| Instructions to follow |
Beginning with the line below that contains "sind wir sehr" and ending with the line that contains "六十载积淀，清华美院（原中央工艺美院）守住的不止", retype every line exactly. Pictures are not copied.

(Data shown Opens)

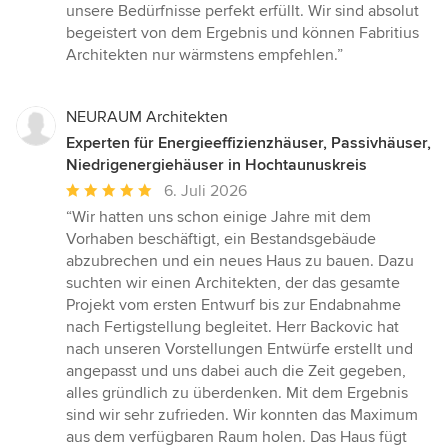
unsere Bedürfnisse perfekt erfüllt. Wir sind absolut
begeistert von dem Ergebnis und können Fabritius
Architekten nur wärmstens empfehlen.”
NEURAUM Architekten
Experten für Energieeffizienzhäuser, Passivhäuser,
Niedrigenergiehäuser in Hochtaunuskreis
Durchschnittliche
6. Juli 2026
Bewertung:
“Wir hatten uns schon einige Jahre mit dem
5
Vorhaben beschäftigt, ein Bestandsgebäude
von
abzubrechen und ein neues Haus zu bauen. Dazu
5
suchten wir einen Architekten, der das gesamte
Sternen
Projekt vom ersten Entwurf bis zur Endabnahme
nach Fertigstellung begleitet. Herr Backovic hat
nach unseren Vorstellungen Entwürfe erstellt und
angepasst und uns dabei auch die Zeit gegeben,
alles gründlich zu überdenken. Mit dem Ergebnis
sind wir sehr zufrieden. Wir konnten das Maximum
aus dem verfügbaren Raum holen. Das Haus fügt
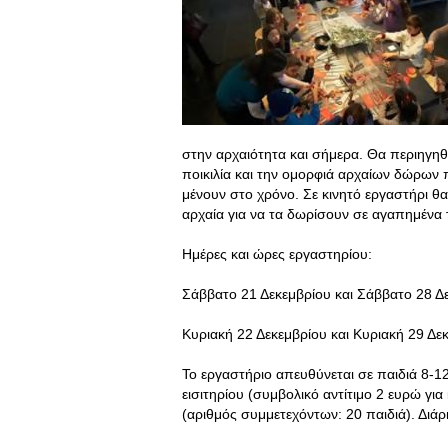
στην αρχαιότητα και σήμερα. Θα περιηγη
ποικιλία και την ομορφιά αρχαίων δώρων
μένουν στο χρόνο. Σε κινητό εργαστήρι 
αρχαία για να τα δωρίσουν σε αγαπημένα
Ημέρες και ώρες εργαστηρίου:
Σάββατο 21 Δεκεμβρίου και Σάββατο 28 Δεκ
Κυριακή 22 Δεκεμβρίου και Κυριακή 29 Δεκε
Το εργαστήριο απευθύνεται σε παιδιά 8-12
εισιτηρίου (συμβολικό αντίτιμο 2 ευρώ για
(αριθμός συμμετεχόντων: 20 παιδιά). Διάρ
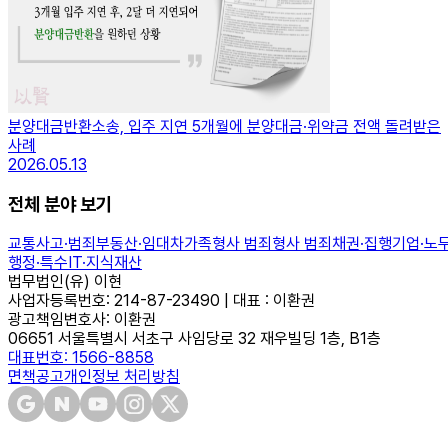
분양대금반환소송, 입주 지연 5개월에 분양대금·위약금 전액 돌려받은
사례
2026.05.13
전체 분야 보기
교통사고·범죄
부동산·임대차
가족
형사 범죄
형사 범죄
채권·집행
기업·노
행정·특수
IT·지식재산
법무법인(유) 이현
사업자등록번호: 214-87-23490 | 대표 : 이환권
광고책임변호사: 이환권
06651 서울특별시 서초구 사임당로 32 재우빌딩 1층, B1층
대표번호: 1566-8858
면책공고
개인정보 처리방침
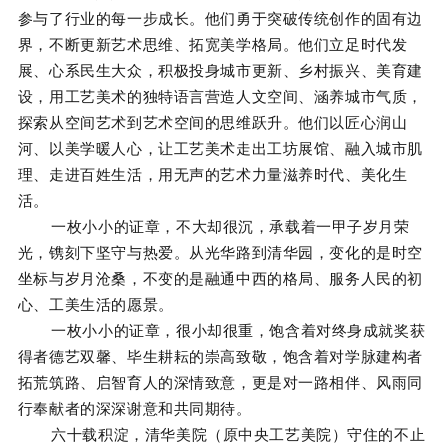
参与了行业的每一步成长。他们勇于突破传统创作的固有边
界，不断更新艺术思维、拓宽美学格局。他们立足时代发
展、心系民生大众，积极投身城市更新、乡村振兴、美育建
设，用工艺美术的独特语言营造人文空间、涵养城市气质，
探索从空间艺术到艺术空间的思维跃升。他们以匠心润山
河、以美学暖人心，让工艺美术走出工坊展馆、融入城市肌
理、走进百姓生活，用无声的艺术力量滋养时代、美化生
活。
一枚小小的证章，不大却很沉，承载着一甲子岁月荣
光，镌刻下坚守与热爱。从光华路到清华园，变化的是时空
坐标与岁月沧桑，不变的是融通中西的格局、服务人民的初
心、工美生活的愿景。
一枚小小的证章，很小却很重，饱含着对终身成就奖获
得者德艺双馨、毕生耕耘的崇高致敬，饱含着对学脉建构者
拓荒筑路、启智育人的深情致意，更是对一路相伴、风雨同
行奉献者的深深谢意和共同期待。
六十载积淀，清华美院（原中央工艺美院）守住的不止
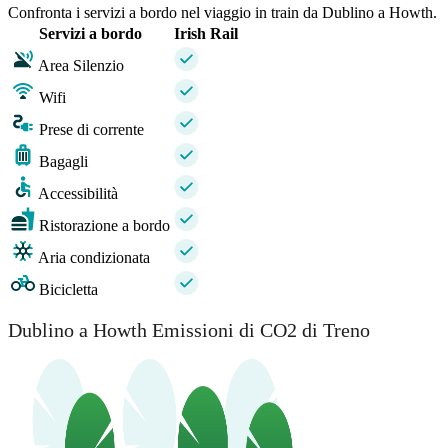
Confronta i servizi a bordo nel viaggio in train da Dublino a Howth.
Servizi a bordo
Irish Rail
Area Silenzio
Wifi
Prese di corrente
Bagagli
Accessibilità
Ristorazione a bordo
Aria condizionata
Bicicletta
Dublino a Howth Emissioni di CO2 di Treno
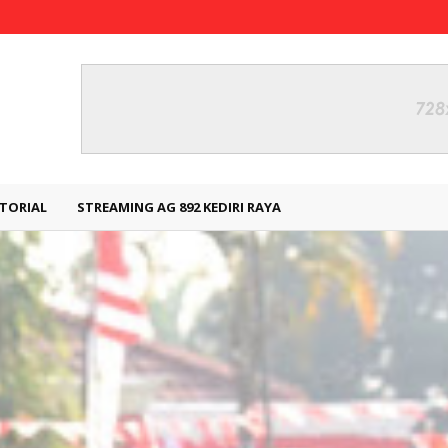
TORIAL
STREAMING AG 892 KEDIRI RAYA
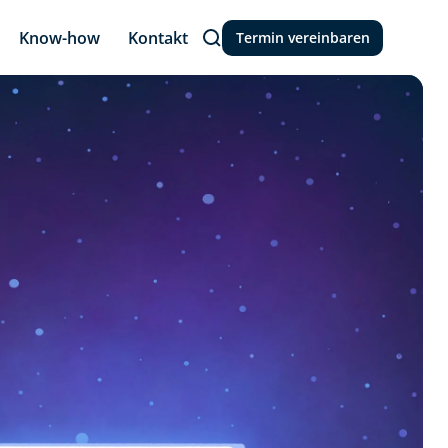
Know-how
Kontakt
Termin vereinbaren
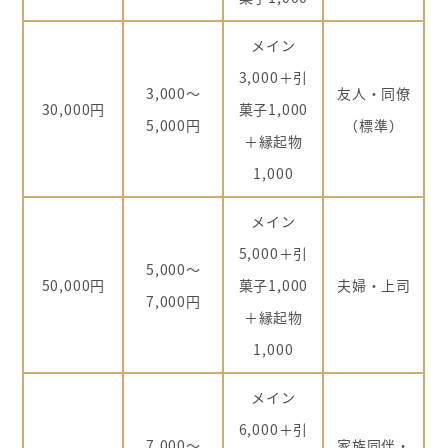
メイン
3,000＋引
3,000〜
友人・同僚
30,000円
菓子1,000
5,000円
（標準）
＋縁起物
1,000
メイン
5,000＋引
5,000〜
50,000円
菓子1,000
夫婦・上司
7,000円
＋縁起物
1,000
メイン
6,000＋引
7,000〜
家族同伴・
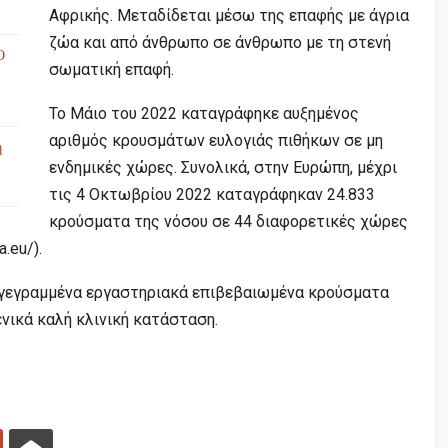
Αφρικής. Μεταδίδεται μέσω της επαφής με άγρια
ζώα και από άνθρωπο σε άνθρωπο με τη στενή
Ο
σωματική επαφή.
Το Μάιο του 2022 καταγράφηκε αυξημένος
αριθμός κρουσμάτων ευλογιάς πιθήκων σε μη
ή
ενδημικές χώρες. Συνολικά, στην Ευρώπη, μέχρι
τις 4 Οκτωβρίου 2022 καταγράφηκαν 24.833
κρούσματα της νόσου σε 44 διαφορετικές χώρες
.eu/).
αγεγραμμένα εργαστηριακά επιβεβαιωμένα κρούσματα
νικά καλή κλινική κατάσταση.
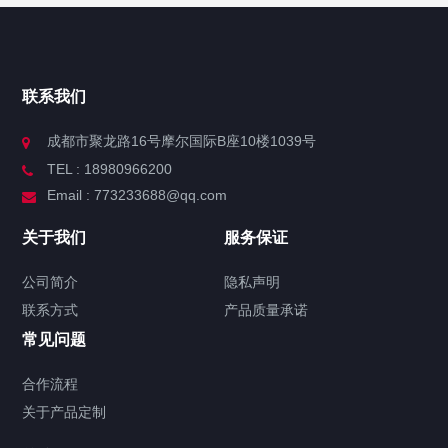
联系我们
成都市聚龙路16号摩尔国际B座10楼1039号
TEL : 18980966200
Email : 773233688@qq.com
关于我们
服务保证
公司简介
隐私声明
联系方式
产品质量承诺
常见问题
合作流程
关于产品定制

(Data shown Closes)
(Data shown Opens)

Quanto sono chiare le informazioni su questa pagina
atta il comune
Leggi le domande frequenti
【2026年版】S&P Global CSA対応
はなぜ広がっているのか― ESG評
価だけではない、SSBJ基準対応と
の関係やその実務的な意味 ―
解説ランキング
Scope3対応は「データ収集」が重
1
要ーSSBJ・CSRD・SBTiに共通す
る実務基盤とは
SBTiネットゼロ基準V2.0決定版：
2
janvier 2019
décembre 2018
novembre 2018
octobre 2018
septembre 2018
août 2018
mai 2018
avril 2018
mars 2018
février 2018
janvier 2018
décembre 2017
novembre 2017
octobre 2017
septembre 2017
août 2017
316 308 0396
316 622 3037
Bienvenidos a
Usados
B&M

(Data shown Closes)
(Data shown Opens)

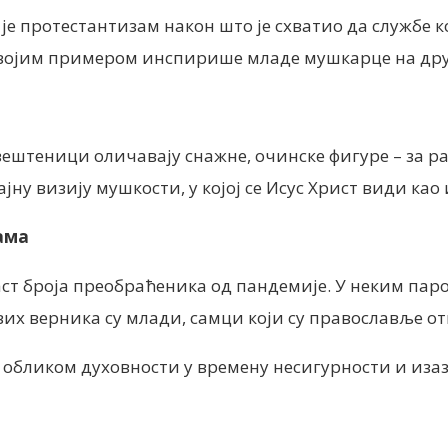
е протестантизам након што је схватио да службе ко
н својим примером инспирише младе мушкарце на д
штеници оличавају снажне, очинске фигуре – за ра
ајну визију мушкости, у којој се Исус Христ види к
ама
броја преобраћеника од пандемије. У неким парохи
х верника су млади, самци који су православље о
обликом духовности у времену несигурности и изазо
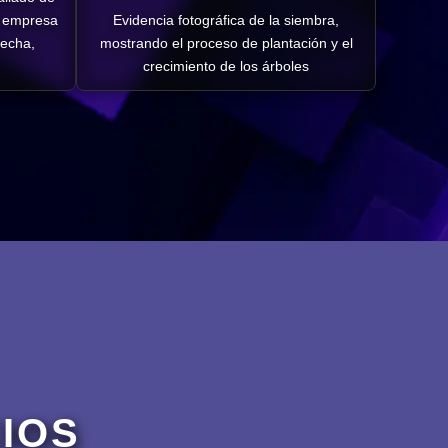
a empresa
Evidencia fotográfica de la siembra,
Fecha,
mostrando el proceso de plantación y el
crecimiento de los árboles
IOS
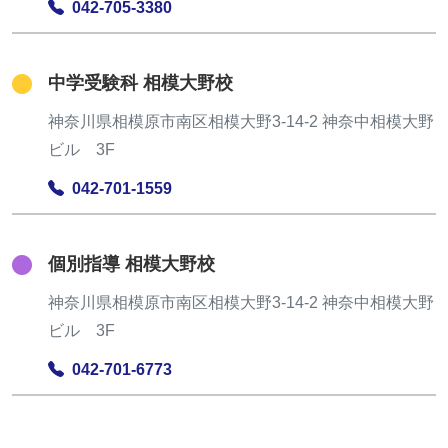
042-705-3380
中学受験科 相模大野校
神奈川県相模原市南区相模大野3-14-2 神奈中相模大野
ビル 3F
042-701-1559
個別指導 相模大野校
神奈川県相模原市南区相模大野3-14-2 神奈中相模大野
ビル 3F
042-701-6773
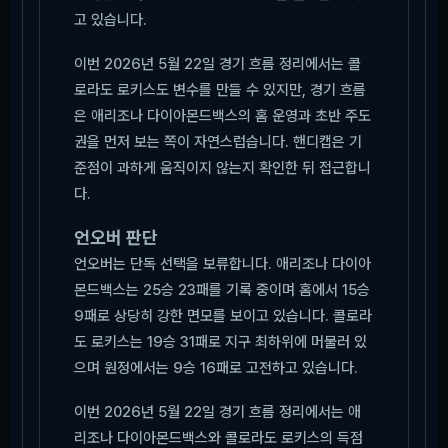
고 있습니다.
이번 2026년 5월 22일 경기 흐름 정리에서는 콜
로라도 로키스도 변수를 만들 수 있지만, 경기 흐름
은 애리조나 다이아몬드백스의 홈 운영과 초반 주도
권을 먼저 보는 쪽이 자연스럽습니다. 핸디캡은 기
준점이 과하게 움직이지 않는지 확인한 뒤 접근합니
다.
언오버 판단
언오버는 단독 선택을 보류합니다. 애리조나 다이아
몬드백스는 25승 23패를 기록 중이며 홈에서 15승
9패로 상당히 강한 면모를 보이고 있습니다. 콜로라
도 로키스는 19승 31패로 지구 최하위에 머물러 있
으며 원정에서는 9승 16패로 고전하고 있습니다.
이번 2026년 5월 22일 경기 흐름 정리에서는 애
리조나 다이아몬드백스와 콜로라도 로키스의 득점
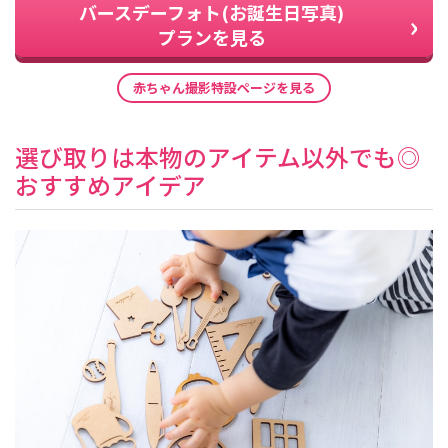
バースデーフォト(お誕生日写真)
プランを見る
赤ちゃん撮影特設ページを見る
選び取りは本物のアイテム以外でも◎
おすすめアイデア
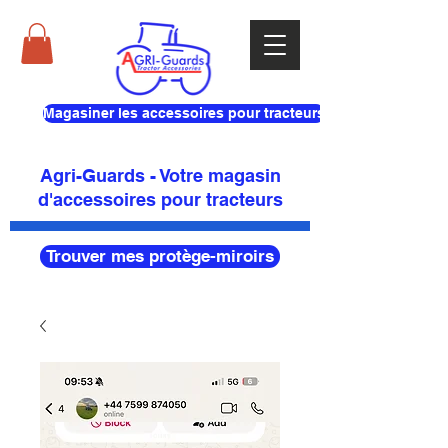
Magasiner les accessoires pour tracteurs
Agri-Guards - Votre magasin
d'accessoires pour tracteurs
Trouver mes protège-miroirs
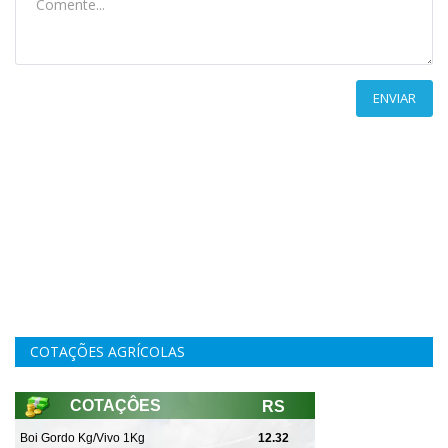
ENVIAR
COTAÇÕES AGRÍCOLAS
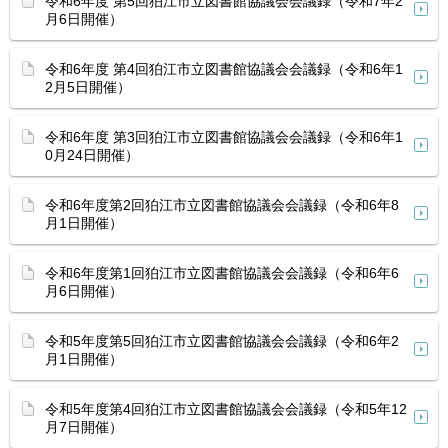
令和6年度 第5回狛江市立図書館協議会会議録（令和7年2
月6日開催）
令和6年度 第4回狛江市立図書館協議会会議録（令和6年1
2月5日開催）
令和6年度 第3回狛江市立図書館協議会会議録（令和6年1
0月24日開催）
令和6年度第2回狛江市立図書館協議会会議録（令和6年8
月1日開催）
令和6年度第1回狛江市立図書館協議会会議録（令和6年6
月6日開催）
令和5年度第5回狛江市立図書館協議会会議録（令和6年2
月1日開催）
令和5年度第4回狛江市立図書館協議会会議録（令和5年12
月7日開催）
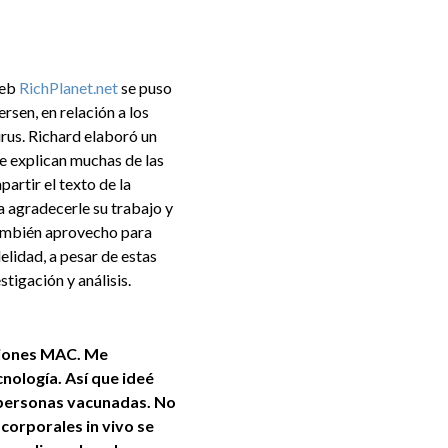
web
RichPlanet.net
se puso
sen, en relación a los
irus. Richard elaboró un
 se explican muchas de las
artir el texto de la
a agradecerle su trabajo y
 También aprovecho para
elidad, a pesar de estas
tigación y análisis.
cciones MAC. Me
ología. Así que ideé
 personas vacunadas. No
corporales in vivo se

(Data shown Closes)

| Response for this exercise |
sind wir sehr zufrieden. Wir konnten das Maximum
aus dem verfügbaren Raum holen. Das Haus fügt
στην αρχαιότητα και σήμερα. Θα περιηγη
ποικιλία και την ομορφιά αρχαίων δώρων
μένουν στο χρόνο. Σε κινητό εργαστήρι 
αρχαία για να τα δωρίσουν σε αγαπημένα
Ημέρες και ώρες εργαστηρίου:
Σάββατο 21 Δεκεμβρίου και Σάββατο 28 Δεκ
Κυριακή 22 Δεκεμβρίου και Κυριακή 29 Δεκε
Το εργαστήριο απευθύνεται σε παιδιά 8-12
εισιτηρίου (συμβολικό αντίτιμο 2 ευρώ για
(αριθμός συμμετεχόντων: 20 παιδιά). Διάρ
분양대금반환소송, 입주 지연 5개월에 분양대금·위약금 전액 돌려받은
사례
2026.05.13
전체 분야 보기
교통사고·범죄
부동산·임대차
가족
형사 범죄
형사 범죄
채권·집행
기업·노
행정·특수
IT·지식재산
법무법인(유) 이현
사업자등록번호: 214-87-23490 | 대표 : 이환권
광고책임변호사: 이환권
06651 서울특별시 서초구 사임당로 32 재우빌딩 1층, B1층
대표번호: 1566-8858
면책공고
개인정보 처리방침
参与了行业的每一步成长。他们勇于突破传统创作的固有边
界，不断更新艺术思维、拓宽美学格局。他们立足时代发
展、心系民生大众，积极投身城市更新、乡村振兴、美育建
设，用工艺美术的独特语言营造人文空间、涵养城市气质，
探索从空间艺术到艺术空间的思维跃升。他们以匠心润山
河、以美学暖人心，让工艺美术走出工坊展馆、融入城市肌
理、走进百姓生活，用无声的艺术力量滋养时代、美化生
活。
一枚小小的证章，不大却很沉，承载着一甲子岁月荣
光，镌刻下坚守与热爱。从光华路到清华园，变化的是时空
坐标与岁月沧桑，不变的是融通中西的格局、服务人民的初
心、工美生活的愿景。
一枚小小的证章，很小却很重，饱含着对终身成就奖获
得者德艺双馨、毕生耕耘的崇高致敬，饱含着对学脉建构者
拓荒筑路、启智育人的深情致意，更是对一路相伴、风雨同
行奉献者的深深谢意和共同期待。
六十载积淀，清华美院（原中央工艺美院）守住的不止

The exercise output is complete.